There’s a myriad of costs to vendors when selling a house.
From conveyancing costs to agents’ fees and bonuses to marketing expenses, there’s lots to consider.
Conveyancing is the process of transferring legal ownership of a property from one person to another and is required in every real estate purchase. It can be done by licensed conveyancers and solicitors.
Vendors should budget between $800 and $2000 for conveyancing.
The vendor covers the cost of marketing their property.
An agent will recommend a marketing campaign, which might include a board out the front of the house, listing on realestate.com.au, photography for the listing, the creation of a floor plan, copywriting and press advertising
Vendors should budget for $2000 for marketing.
There are two types of real estate agent fees.
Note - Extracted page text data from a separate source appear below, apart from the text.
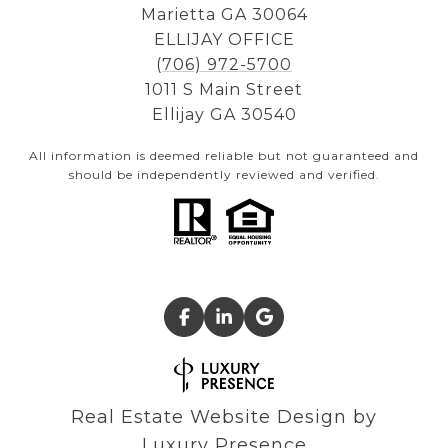
Marietta GA 30064
ELLIJAY OFFICE
(706) 972-5700
1011 S Main Street
Ellijay GA 30540
All information is deemed reliable but not guaranteed and
should be independently reviewed and verified.
Real Estate Website Design by
Luxury Presence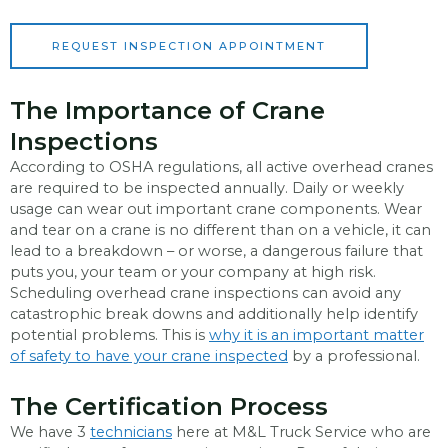
*
REQUEST INSPECTION APPOINTMENT
The Importance of Crane
Inspections
According to OSHA regulations, all active overhead cranes
are required to be inspected annually. Daily or weekly
usage can wear out important crane components. Wear
and tear on a crane is no different than on a vehicle, it can
lead to a breakdown – or worse, a dangerous failure that
puts you, your team or your company at high risk.
Scheduling overhead crane inspections can avoid any
catastrophic break downs and additionally help identify
potential problems. This is
why it is an important matter
of safety to have your crane inspected
by a professional.
The Certification Process
We have 3
technicians
here at M&L Truck Service who are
There’s a flat fee, where the agent and vendor agree on a fixed fee for the sale of the property, and no matter what it sells for, the fee is set. Then there’s a ‘percentage of sale’ fee, where the agent gets a certain percentage of the final sale price.
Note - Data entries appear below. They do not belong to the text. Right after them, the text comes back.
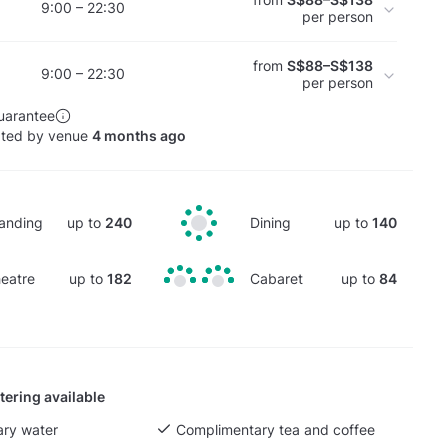
9:00 – 22:30
per person
from
S$88–S$138
9:00 – 22:30
per person
uarantee
ated by venue
4 months ago
anding
up to
240
Dining
up to
140
eatre
up to
182
Cabaret
up to
84
tering available
ry water
Complimentary tea and coffee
The percentage of sale fee, or ‘commission’, can range from 1% to 3%, but is influenced by a number of factors, such as the property value and the competition for business among agents.
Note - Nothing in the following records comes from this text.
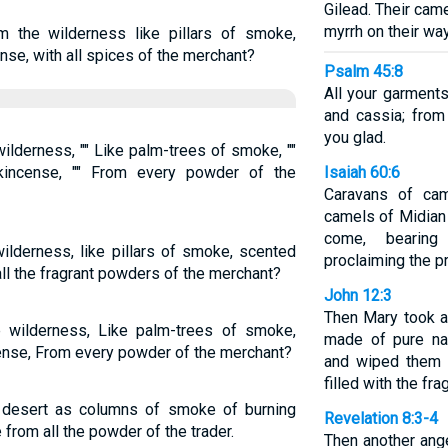
Gilead. Their cam
myrrh on their wa
the wilderness like pillars of smoke,
se, with all spices of the merchant?
Psalm 45:8
All your garments
and cassia; from
you glad.
ilderness, "" Like palm-trees of smoke, ""
kincense, "" From every powder of the
Isaiah 60:6
Caravans of cam
camels of Midian 
come, bearing
lderness, like pillars of smoke, scented
proclaiming the p
all the fragrant powders of the merchant?
John 12:3
Then Mary took a
 wilderness, Like palm-trees of smoke,
made of pure na
ense, From every powder of the merchant?
and wiped them 
filled with the fr
 desert as columns of smoke of burning
Revelation 8:3-4
from all the powder of the trader.
Then another ang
All fees should be discussed with the agent before signing.
If you have a mortgage on the current home you’re selling, you’ll need to pay your lender a discharge or early exit fee. Each lender charges their customers a different amount for this service, but it usually falls within the range of $150 and $1500.
Your lender should have their own mortgage discharge forms to fill in, with the entire discharge process usually taking between 14 and 21 days.